◆ What you are asked to do
Transcribe the records below word for word, leaving every picture out.

◆ Material to process
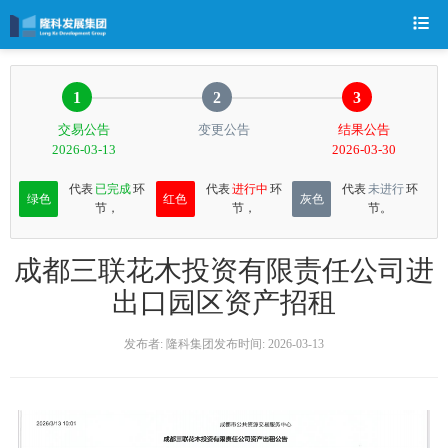
1
2
3
交易公告
变更公告
结果公告
2026-03-13
2026-03-30
代表
已完成
环
代表
进行中
环
代表
未进行
环
绿色
红色
灰色
节，
节，
节。
成都三联花木投资有限责任公司进
出口园区资产招租
发布者: 隆科集团
发布时间: 2026-03-13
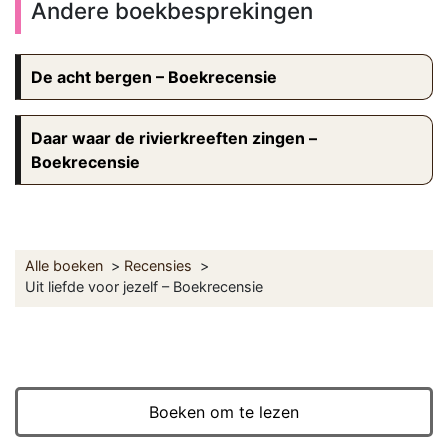
Andere boekbesprekingen
De acht bergen – Boekrecensie
Daar waar de rivierkreeften zingen –
Boekrecensie
Alle boeken
Recensies
Uit liefde voor jezelf – Boekrecensie
Boeken om te lezen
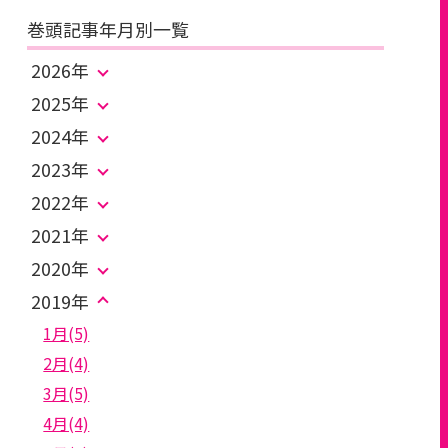
巻頭記事年月別一覧
2026年
2025年
2024年
2023年
2022年
2021年
2020年
2019年
1月(5)
2月(4)
3月(5)
4月(4)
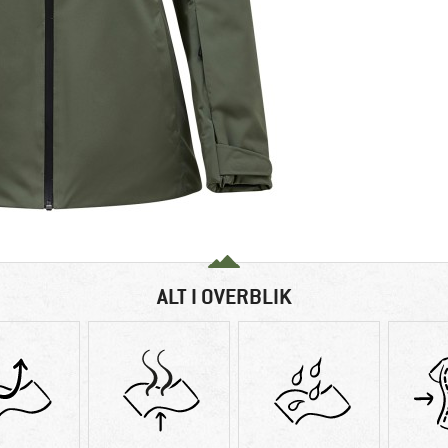
ALT I OVERBLIK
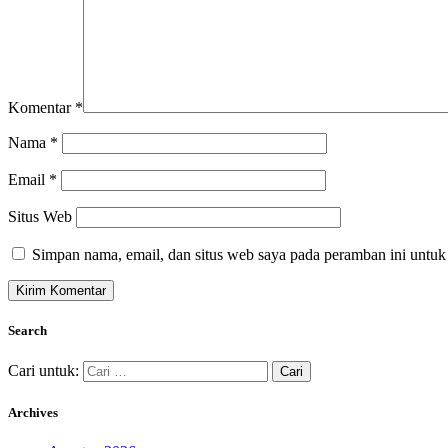
Komentar
*
Nama
*
Email
*
Situs Web
Simpan nama, email, dan situs web saya pada peramban ini untuk
Search
Cari untuk:
Archives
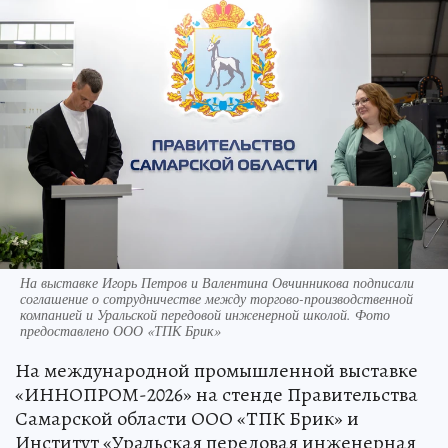
На выставке Игорь Петров и Валентина Овчинникова подписали
соглашение о сотрудничестве между торгово-производственной
компанией и Уральской передовой инженерной школой. Фото
предоставлено ООО «ТПК Брик»
На международной промышленной выставке
«ИННОПРОМ-2026» на стенде Правительства
Самарской области ООО «ТПК Брик» и
Институт «Уральская передовая инженерная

◆ Reply to the task
1
2
3
交易公告
变更公告
结果公告
2026-03-13
2026-03-30
代表
已完成
环
代表
进行中
环
代表
未进行
环
绿色
红色
灰色
节，
节，
节。
成都三联花木投资有限责任公司进
出口园区资产招租
发布者: 隆科集团
发布时间: 2026-03-13
Andere boekbesprekingen
De acht bergen – Boekrecensie
Daar waar de rivierkreeften zingen –
Boekrecensie
Alle boeken
Recensies
Uit liefde voor jezelf – Boekrecensie
Boeken om te lezen
巻頭記事年月別一覧
2026年
2025年
2024年
2023年
2022年
2021年
2020年
2019年
1月(5)
2月(4)
3月(5)
4月(4)
ALT I OVERBLIK
Komentar
*
Nama
*
Email
*
Situs Web
Simpan nama, email, dan situs web saya pada peramban ini untuk
Search
Cari untuk:
Archives
На выставке Игорь Петров и Валентина Овчинникова подписали
соглашение о сотрудничестве между торгово-производственной
компанией и Уральской передовой инженерной школой. Фото
предоставлено ООО «ТПК Брик»
На международной промышленной выставке
«ИННОПРОМ-2026» на стенде Правительства
Самарской области ООО «ТПК Брик» и
Институт «Уральская передовая инженерная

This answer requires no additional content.